Extracted page text data →
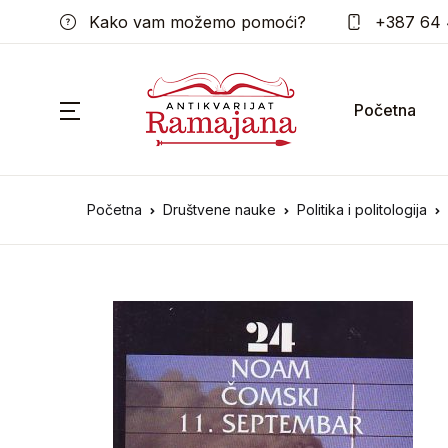
Kako vam možemo pomoći?
+387 64 
Početna
Početna
Društvene nauke
Politika i politologija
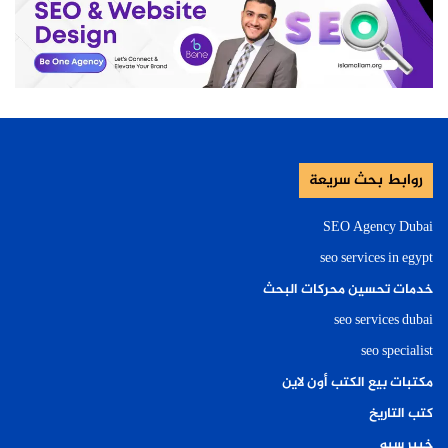
روابط بحث سريعة
SEO Agency Dubai
seo services in egypt
خدمات تحسين محركات البحث
seo services dubai
seo specialist
مكتبات بيع الكتب أون لاين
كتب التاريخ
خبير سيو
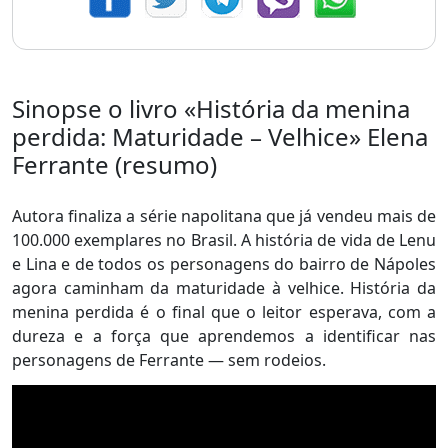
Sinopse o livro «História da menina
perdida: Maturidade – Velhice» Elena
Ferrante (resumo)
Autora finaliza a série napolitana que já vendeu mais de
100.000 exemplares no Brasil. A história de vida de Lenu
e Lina e de todos os personagens do bairro de Nápoles
agora caminham da maturidade à velhice. História da
menina perdida é o final que o leitor esperava, com a
dureza e a força que aprendemos a identificar nas
personagens de Ferrante ― sem rodeios.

Task statement → Which lines in the records above contain the word "personagens"? Return each of them.

Exercise solution →
e Lina e de todos os personagens do bairro de Nápoles
personagens de Ferrante ― sem rodeios.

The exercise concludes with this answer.